Cette étude est, pour l’instant, l’étude de référence en Europe sur le sujet.  Ainsi, lors de ma prise de fonction, le cadre normatif qui était d’application pour les terrains de sport en synthétique n’abordait pas les concentrations autorisées en matière de HAP, les hydrocarbures aromatiques polycycliques, et seules les normes européennes REACH s’imposaient d’elles-mêmes aux constructeurs. On parle bien des billes de remplissage et pas des terrains en tant que tels.

L’actualisation de ce cadre normatif wallon, dont la dernière version date de 2013, nous permet maintenant d’imposer des normes plus strictes en Wallonie pour l’ensemble des terrains subsidiés.

Pour rappel, le cahier des charges pour l’actualisation de ce cadre a été finalisé fin 2017; on l’attendait dans courant de l’année 2018. La réactualisation de ce cadre par l’administration wallonne était toujours en cours au moment du tournage de l’émission Questions à la Une diffusée voici quelques jours par la RTBF. 

Ces résultats me sont parvenus à la veille du congé de Toussaint. Je les ai immédiatement communiqués en date du 25 octobre, lors d’une conférence de presse ayant pour objectif de présenter les nouvelles dispositions prises par la Wallonie afin d’encadrer au mieux la conception de ces terrains. Il y a eu plusieurs questions parlementaires sur le sujet et j’ai chaque fois précisé les objectifs :actualisation du cadre normatif, guide de recommandations – j’y reviendrai. 

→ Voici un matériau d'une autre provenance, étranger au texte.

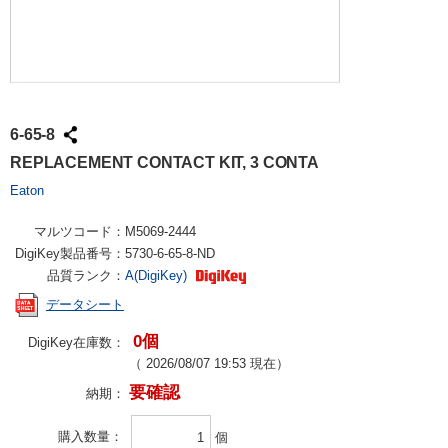
6-65-8
REPLACEMENT CONTACT KIT, 3 CONTA
Eaton
マルツコード：
M5069-2444
DigiKey製品番号：
5730-6-65-8-ND
品質ランク：
A(DigiKey)
データシート
0個
DigiKey在庫数：
（
2026/08/07 19:53
現在）
要確認
納期：
購入数量
個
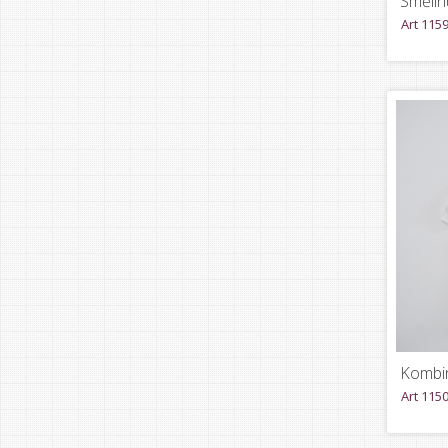
Smėlin
Art 115
Kombi
Art 115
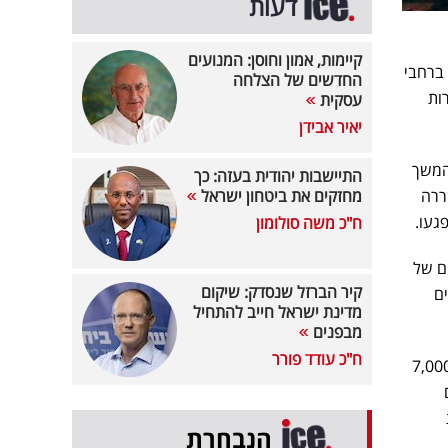
דעות
קיימות, אמון וחוסן: המנועים
ו צפויים לעזוב את החברה כ-8,000 עובדים ברחבי
החדשים של הצלחה
רות
עסקית
יאיר אבידן
מקומי, ובהמשך
התיישבות יהודית בעזה: כך
ררה
מחזקים את ביטחון ישראל
געו.
ח"כ משה סולומון
-10% משמעותו פיטורים של
קיר הברזל שנסדק: שיקום
ים
מדינת ישראל חייב להתחיל
מבפנים
ח"כ עודד פורר
ביב תחום הבינה המלאכותית. החברה הודיעה כי כ-7,000
ם
הנבחרת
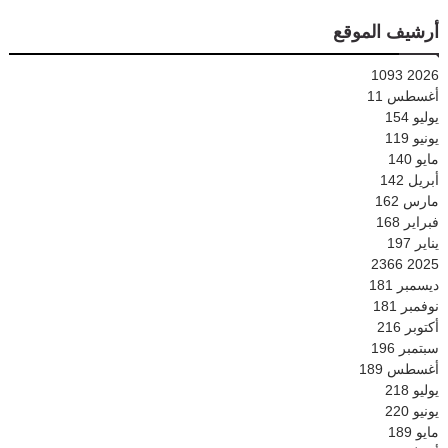
أرشيف الموقع
1093
2026
أغسطس
11
يوليو
154
يونيو
119
مايو
140
أبريل
142
مارس
162
فبراير
168
يناير
197
2366
2025
ديسمبر
181
نوفمبر
181
أكتوبر
216
سبتمبر
196
أغسطس
189
يوليو
218
يونيو
220
مايو
189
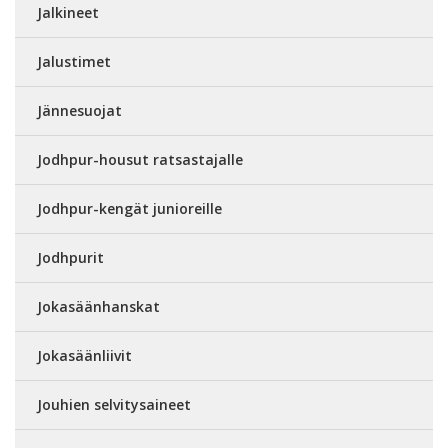
Jalkineet
Jalustimet
Jännesuojat
Jodhpur-housut ratsastajalle
Jodhpur-kengät junioreille
Jodhpurit
Jokasäänhanskat
Jokasäänliivit
Jouhien selvitysaineet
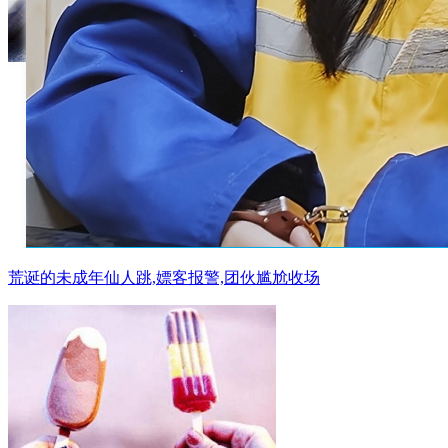
荒诞的未成年仙人跳,嫖客报警,团伙尴尬收场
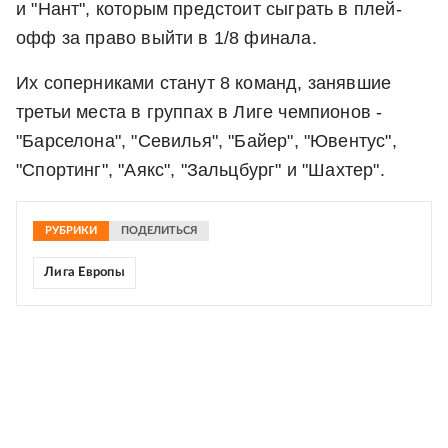
и "Нант", которым предстоит сыграть в плей-
офф за право выйти в 1/8 финала.
Их соперниками станут 8 команд, занявшие
третьи места в группах в Лиге чемпионов -
"Барселона", "Севилья", "Байер", "Ювентус",
"Спортинг", "Аякс", "Зальцбург" и "Шахтер".
РУБРИКИ
ПОДЕЛИТЬСЯ
Лига Европы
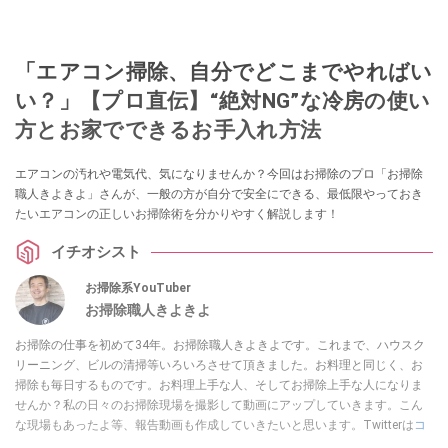
「エアコン掃除、自分でどこまでやればい
い？」【プロ直伝】“絶対NG”な冷房の使い
方とお家でできるお手入れ方法
エアコンの汚れや電気代、気になりませんか？今回はお掃除のプロ「お掃除
職人きよきよ」さんが、一般の方が自分で安全にできる、最低限やっておき
たいエアコンの正しいお掃除術を分かりやすく解説します！
イチオシスト
お掃除系YouTuber
お掃除職人きよきよ
お掃除の仕事を初めて34年。お掃除職人きよきよです。これまで、ハウスク
リーニング、ビルの清掃等いろいろさせて頂きました。お料理と同じく、お
掃除も毎日するものです。お料理上手な人、そしてお掃除上手な人になりま
せんか？私の日々のお掃除現場を撮影して動画にアップしていきます。こん
な現場もあったよ等、報告動画も作成していきたいと思います。Twitterは
コ
チラ！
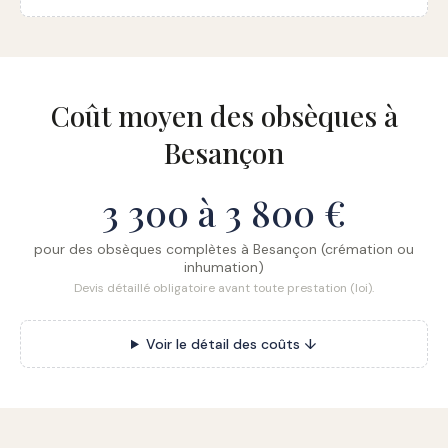
Coût moyen des obsèques à
Besançon
3 300 à 3 800 €
pour des obsèques complètes à Besançon (crémation ou
inhumation)
Devis détaillé obligatoire avant toute prestation (loi).
Voir le détail des coûts ↓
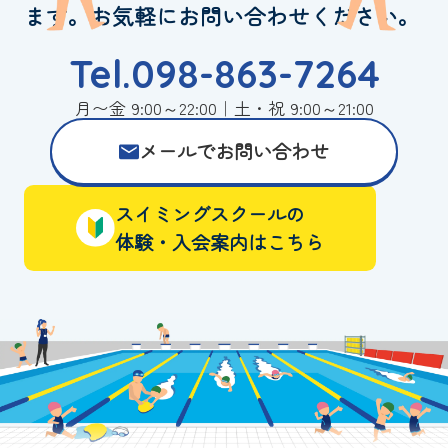
ます。お気軽にお問い合わせください。
Tel.098-863-7264
月〜金 9:00～22:00｜土・祝 9:00～21:00
メールでお問い合わせ
スイミングスクールの
体験・入会案内はこちら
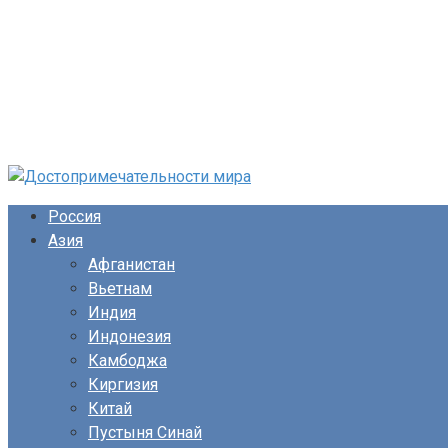
Перейти
к
Россия
контенту
Азия
Афганистан
Вьетнам
Индия
Индонезия
Камбоджа
Киргизия
Китай
Пустыня Синай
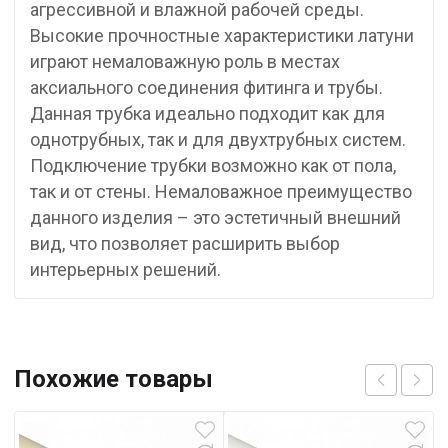
агрессивной и влажной рабочей среды.
Высокие прочностные характеристики латуни
играют немаловажную роль в местах
аксиального соединения фитинга и трубы.
Данная трубка идеально подходит как для
однотрубных, так и для двухтрубных систем.
Подключение трубки возможно как от пола,
так и от стены. Немаловажное преимущество
данного изделия – это эстетичный внешний
вид, что позволяет расширить выбор
интерьерных решений.
Похожие товары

Je me permets toutefois une incise au sujet de l’émission en question et je souhaite vous faire part de mon indignation quant au déroulement de l’interview à charge et emprunte d’agressivité que j’avais dénoncée tout de suite après le tournage, bien avant sa diffusion. Il y a, selon moi, des règles déontologiques qu’il convient de respecter et qui, sous le couvert de sensationnalisme, ont été volontairement laissées de côté.

Pour en revenir au sujet qui nous importe, les études réalisées par les organismes reconnus et officiels, telle l’Agence européenne des produits chimiques, sont rassurantes. L’ECHA conclut ainsi que l’exposition aux granules de caoutchouc recyclés est tout au plus très peu préoccupante et ne trouve aucune raison de déconseiller la pratique de sport sur de tels terrains. Les différents contacts pris avec la ministre fédérale de la Santé, Mme De Block, vont également dans ce sens.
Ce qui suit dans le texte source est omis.